Other common terms used are: shelf corporation, shelf company or aged corporation. There are terms used to describe a company or corporation that was created and left alone without any business activity. The idea is that a company or corporation that has been around longer can get business credit and financing easier.
So these shelf corporations are created, allowed to age, and then sold to people who want to start a new company. This allows the new owners to get a company that has been around longer on paper, thus making it easier to get a company started without going through all steps in creating a new one.
A few reasons some business start-ups opt to buy a shelf corporation are valid on the surface, such as:
- Saving time to create a new corporation. In years past, it could take months to establish a corporation, but in recent times, it is actually quite easy.
- A corporation with a longer history can have more contract options available since some restrict new businesses from bidding on contracts.
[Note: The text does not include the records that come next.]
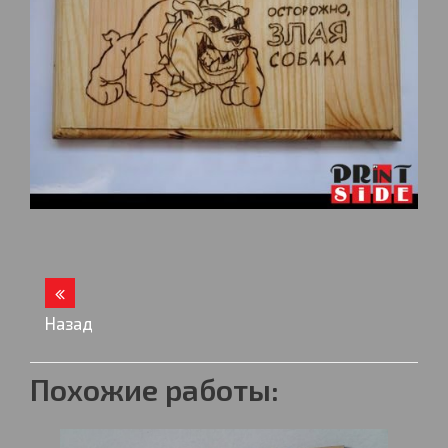
Назад
Похожие работы:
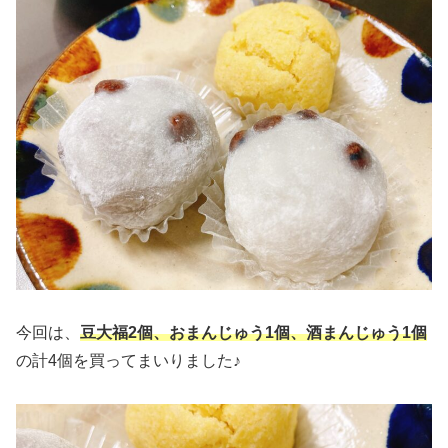
今回は、
豆大福2個、おまんじゅう1個、酒まんじゅう1個
の計4個を買ってまいりました♪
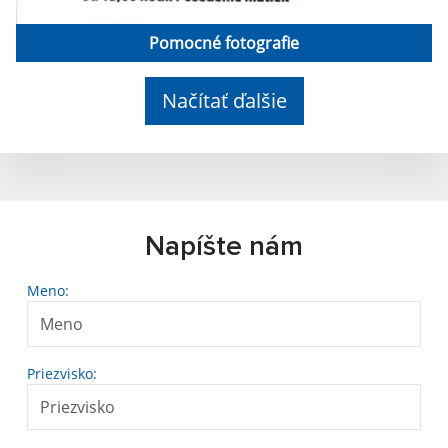
Pomocné fotografie
Načítať ďalšie
Napíšte nám
Meno:
Priezvisko:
- Creating an appearance of age to boost investor confidence.
- Gaining easier access to investment capital or corporate credit.
There are a few things to beware of if someone is purchasing a shelf corporation strictly for investment capital or corporate credit. It is possible that a corporation was put on the shelf by the original owners because of bad financial decisions. Therefore, it is very important to check the credit history of any aged corporation you might be interested in purchasing.
In addition, financial institutions look at a credit history to see positive activity. No recent credit history is not always good news. Just another thing to consider.
A quick search on the Internet and you will find several companies selling aged corporations claiming a quick fix to business credit. Beware of claims that seem to go to be true. If credit bureaus learn about a company that has been repurchased they will list it as a ‘re-aging’ corporation to reestablish a credit history.